The United States government is siding with (most) states over the sales tax debate and cited the national economy and the states’ “financial stability.” On Friday, the Supreme Court granted the United States Solicitor General permission to speak in Tuesday’s South Dakota vs Wayfair oral argument.
The US Solicitor General acts as the government’s lawyer in Supreme Court cases. In the request, the Solicitor General Noel J. Francisco wrote the following:
“The United States has a substantial interest in the Court’s resolution of the question presented because the rules that govern in this area will significantly affect the functioning of the national economy and the States’ financial stability. The United States has participated as amicus curiae in past cases concerning the application of the dormant Commerce Clause to state tax laws.”

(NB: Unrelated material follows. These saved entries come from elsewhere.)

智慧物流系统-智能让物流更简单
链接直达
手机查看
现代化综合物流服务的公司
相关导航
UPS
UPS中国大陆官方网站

However, not every state is in favor of overturning Quill vs North Dakota, which would allow states to compel out-of-state merchants to collect sales taxes on purchases made by their residents. New Hampshire filed an amicus brief this month explaining it does not impose a sales tax on retail goods, “and its retail businesses have never had to face the burden and expense of attempting to collect, hold, and account for the sales taxes of different jurisdictions.”

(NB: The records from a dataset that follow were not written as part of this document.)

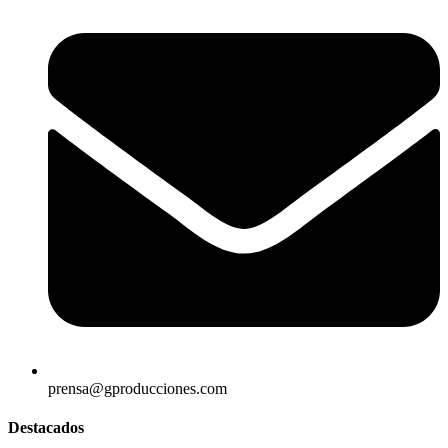
prensa@gproducciones.com
Destacados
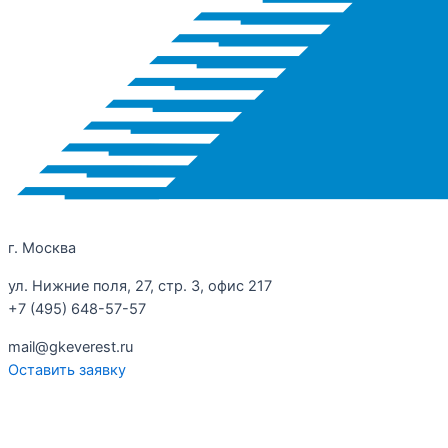
г. Москва
ул. Нижние поля, 27, стр. 3, офис 217
+7 (495) 648-57-57
mail@gkeverest.ru
Оставить заявку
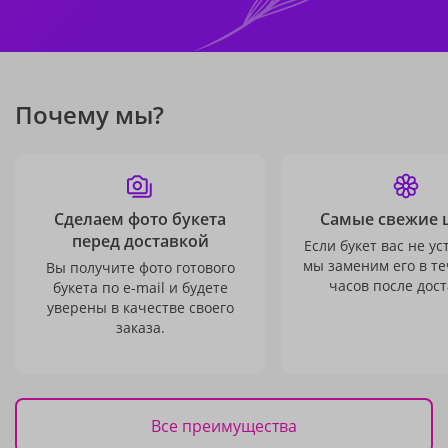
Почему мы?
Сделаем фото букета
Самые свежие 
перед доставкой
Если букет вас не ус
мы заменим его в те
Вы получите фото готового
часов после дост
букета по e-mail и будете
уверены в качестве своего
заказа.
Все преимущества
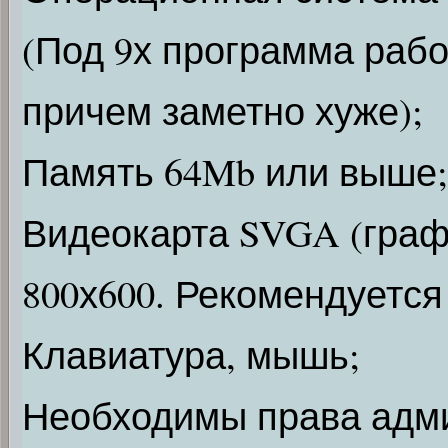
(Под 9х программа рабо
причем заметно хуже);
Память 64Mb или выше;
Видеокарта SVGA (граф
800х600. Рекомендуется 
Клавиатура, мышь;
Необходимы права адми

New Hampshire said overturning Quill would harm its sovereign interests by permitting other states to reach across its borders and impose sales tax collection compliance on New Hampshire retail businesses.

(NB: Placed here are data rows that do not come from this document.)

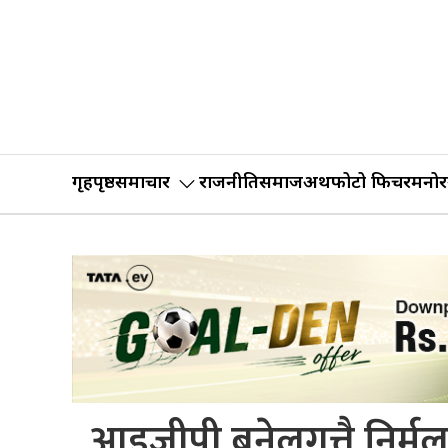
गृहपृष्ठ
समाचार
राजनीति
समाज
अर्थ
फोटो फिचर
मनोर
आइजीपी बनेलगत्तै निर्मल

Like many in the debate, New Hampshire believes it’s up to Congress to tackle the issue, not the judicial branch. “Congress retains the power to relax this physical-presence requirement in prospective, nuanced ways that this Court cannot.”
However, Congress has for years failed to pass any legislation despite repeated attempts at bills such as the “Marketplace Fairness Act” and the “Remote Transactions Parity Act.”
Each side is allowed 30 minutes to argue before the Court, and the Justices granted Francisco 10 minutes of the petitioner’s allotted argument time. (In this case, South Dakota is the petitioner).